Best Practices in IRT Implementation: A Checklist for Asia-Pac

Article

Applied Clinical Trials

Pharmaceutical sponsors conducting clinical trials in the Asia Pacific region have a rare opportunity at hand...

Pharmaceutical sponsors conducting clinical trials in the Asia Pacific (APAC) region have a rare opportunity at hand: by adopting Interactive Response Technology (IRT), they can automate one of the last bastions of manual record-keeping in clinical trials and realize upticks in productivity and data integrity.

Software platforms that integrate the processes and information related to randomization and delivering drugs to clinical trial participants have been in use in major drug development countries for well over a decade. They have, however, not yet been widely adopted in APAC where study managers, investigators, and supply chain managers often continue to manage randomization, track patients, and monitor inventory manually.

Meanwhile, the percentage of the world's clinical trials being conducted in APAC stood at 16% in 2013 and is destined to continue to climb.1 It only makes sense for study teams in the region to avail themselves of the same automation and efficiencies that their counterparts in other regions enjoy. Fortunately, users in APAC can “stand on the shoulders” of those in other regions and automatically reap the benefits of IRT functions and features. Here, we share advice, gleaned over the years and across thousands of trials, on how companies operating in APAC can design their IRT systems for maximum impact and efficiency.

 

IRTs:  Animal, Vegetable, or Mineral?  

So, what exactly is an IRT system, and what can it do? IRT systems, which were first introduced about 20 years ago, deliver a wide range of applications for managing patient interactions and drug supplies throughout the trial lifecycle.

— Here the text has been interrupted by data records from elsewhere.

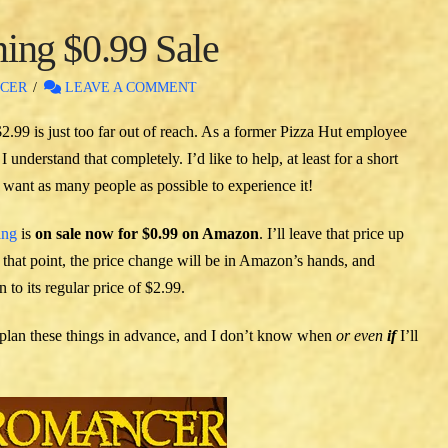
ng $0.99 Sale
CER
LEAVE A COMMENT
2.99 is just too far out of reach. As a former Pizza Hut employee
 understand that completely. I’d like to help, at least for a short
 I want as many people as possible to experience it!
ing
is
on sale now for $0.99 on Amazon
. I’ll leave that price up
that point, the price change will be in Amazon’s hands, and
 to its regular price of $2.99.
 I plan these things in advance, and I don’t know when
or even
if
I’ll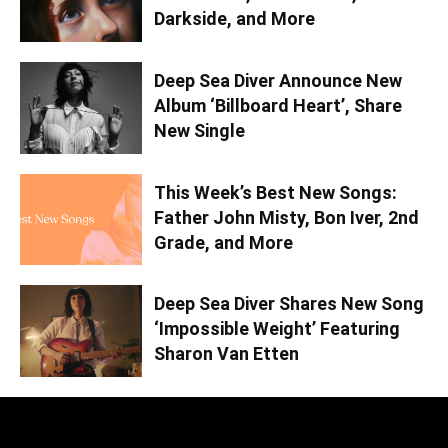
Darkside, and More
Deep Sea Diver Announce New
Album ‘Billboard Heart’, Share
New Single
This Week’s Best New Songs:
Father John Misty, Bon Iver, 2nd
Grade, and More
Deep Sea Diver Shares New Song
‘Impossible Weight’ Featuring
Sharon Van Etten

In serving sponsors, drug depots, and sites, they automate:

  • Patient randomization, replacing physical envelopes or scratch-off cards. The system is pre-programmed to assign patients to treatment arms in a way that preserves blinding and allows for complex stratifications and randomization designs, with enhanced balance among treatment arms.

  • Product inventory management, allowing supply chain managers to have a real-time view of drug supply levels, locations, expiration dates, and storage conditions so as to forecast accurately and reduce wastage. Automatic re-supply shipments can be triggered; expired or damaged products can be removed from the system; forecasts can be updated based on enrollment rates; shipments can be adjusted based on storage conditions and the product’s requirements; and drugs with or without individual kit numbers can be tracked. 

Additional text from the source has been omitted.